An explosion at one of Eskom’s newer coal-fired power plants last week could cost the embattled power utility billions, and potentially worsen an already bleak outlook for periodic load shedding.
The explosion, which was reportedly felt as far as 60km away, occurred at the Medupi power plant near Lephalale in Limpopo.
The plant’s unit four generator has been destroyed, and occurred while hydrogen was being displaced with carbon dioxide and air to identify an external leak.
Independent energy expert Chris Yelland revealed to The Citizen this week that he was told by sources at Eskom that employees had deviated from strict safety protocols.
What should have happened?
Yelling explained to Moneyweb’s Fifi Peters that before a generator could be opened up, it needed to be purged of hydrogen gas.

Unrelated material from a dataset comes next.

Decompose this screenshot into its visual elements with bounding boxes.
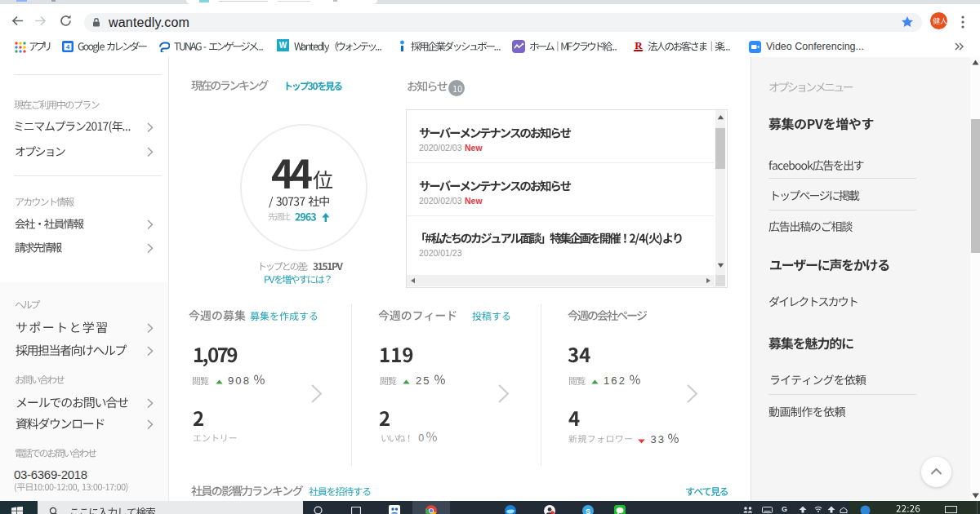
svg-text:S: S — [586, 507, 590, 514]
svg-text:4: 4 — [66, 43, 70, 51]
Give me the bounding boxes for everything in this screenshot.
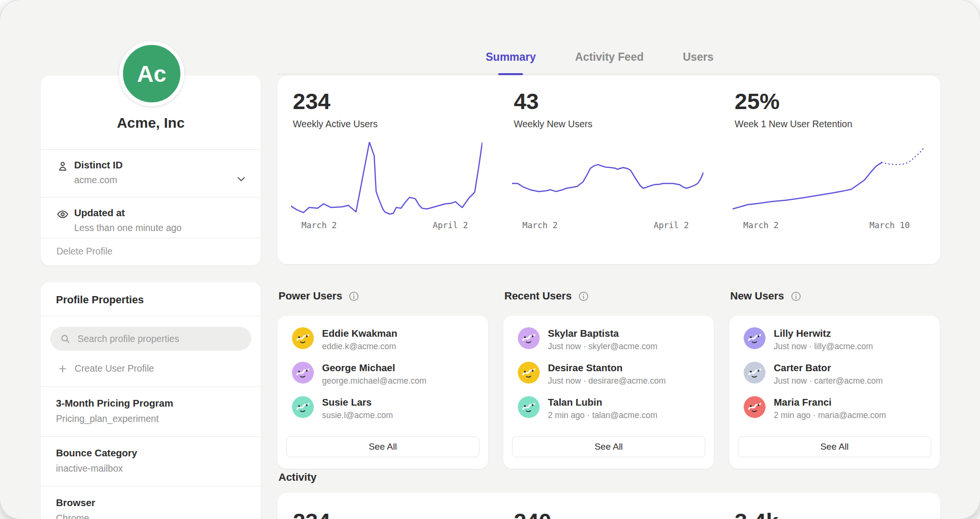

Carbon dioxide is pumped into the generator to displace the hydrogen gas, to avoid mixing normal air and hydrogen, an “explosive mixture” bound to cause problems.
“So you first purge with carbon dioxide to get the hydrogen out of the generator, and then you purge again with air in order to get the carbon dioxide out of the generator.

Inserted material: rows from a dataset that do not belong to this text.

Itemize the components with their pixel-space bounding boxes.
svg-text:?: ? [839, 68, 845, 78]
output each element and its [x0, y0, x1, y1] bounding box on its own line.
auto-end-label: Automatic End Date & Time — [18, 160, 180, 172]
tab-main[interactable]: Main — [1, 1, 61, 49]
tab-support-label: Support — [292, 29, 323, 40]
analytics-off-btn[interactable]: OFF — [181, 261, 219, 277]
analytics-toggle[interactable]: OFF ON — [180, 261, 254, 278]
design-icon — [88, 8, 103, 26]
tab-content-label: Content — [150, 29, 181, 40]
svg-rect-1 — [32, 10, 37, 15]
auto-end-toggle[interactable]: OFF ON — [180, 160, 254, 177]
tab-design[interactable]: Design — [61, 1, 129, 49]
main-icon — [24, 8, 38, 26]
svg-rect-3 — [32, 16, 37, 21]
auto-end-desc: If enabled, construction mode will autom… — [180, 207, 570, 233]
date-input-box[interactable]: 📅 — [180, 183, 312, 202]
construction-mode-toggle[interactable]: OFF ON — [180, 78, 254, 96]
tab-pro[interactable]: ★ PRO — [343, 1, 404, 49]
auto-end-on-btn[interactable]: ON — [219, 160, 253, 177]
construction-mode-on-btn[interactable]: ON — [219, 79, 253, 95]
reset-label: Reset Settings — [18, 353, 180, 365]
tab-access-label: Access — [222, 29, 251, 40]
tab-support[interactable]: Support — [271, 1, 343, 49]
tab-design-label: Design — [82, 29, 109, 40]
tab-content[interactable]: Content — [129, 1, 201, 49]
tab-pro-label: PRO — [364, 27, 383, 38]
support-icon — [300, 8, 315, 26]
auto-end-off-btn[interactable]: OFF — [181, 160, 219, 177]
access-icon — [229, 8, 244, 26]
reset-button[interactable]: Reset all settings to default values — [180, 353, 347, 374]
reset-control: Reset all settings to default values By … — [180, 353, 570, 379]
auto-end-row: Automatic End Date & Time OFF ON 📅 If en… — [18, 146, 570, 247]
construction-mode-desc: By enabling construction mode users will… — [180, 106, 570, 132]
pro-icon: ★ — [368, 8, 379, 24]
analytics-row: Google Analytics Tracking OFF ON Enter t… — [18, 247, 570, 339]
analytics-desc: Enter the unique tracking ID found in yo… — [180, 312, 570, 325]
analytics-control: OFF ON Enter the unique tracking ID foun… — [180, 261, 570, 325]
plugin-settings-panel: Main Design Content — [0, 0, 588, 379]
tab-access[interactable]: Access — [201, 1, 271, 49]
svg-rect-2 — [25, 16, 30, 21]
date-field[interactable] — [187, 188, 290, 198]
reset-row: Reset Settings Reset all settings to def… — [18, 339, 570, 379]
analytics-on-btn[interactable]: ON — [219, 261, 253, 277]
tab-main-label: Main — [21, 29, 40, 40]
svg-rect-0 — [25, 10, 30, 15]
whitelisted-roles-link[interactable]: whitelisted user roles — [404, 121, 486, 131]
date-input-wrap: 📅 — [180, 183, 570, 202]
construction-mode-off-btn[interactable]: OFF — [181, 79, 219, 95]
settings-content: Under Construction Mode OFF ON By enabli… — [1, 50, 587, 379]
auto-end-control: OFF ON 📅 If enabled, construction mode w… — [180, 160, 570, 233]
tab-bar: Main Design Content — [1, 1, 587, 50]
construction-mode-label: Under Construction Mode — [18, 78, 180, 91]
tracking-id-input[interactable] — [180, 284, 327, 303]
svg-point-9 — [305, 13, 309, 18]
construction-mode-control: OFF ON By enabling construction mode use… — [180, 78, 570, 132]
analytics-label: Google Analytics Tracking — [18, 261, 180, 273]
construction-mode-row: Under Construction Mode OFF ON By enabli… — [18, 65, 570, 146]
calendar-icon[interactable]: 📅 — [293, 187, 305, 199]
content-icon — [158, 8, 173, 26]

“This then avoids the mixture of air and hydrogen.”
But this is not what happened.
Instead, air was put into the generator before hydrogen was removed, which ignited and caused a massive explosion.
The entire generator has, as a result, been destroyed beyond repair, and now has to be replaced, which Yelland said involved taking more time and costing more money.
So far, the plant has cost around R250 billion.
Eskom CEO André de Ruyter recently told News24 that the explosion could add up to R2 billion to the extensive power plant bill, and could take up to two years to replace.
The results of an investigation are not yet complete, which means it could cost even more money.
Yelland revealed there was talk of taking unit six of the Kusile power station and moving it to Medupi, which would save time, but nothing had been confirmed yet.
This would save time, however, it could potentially cost Eskom more than ordering a new generator and installing it.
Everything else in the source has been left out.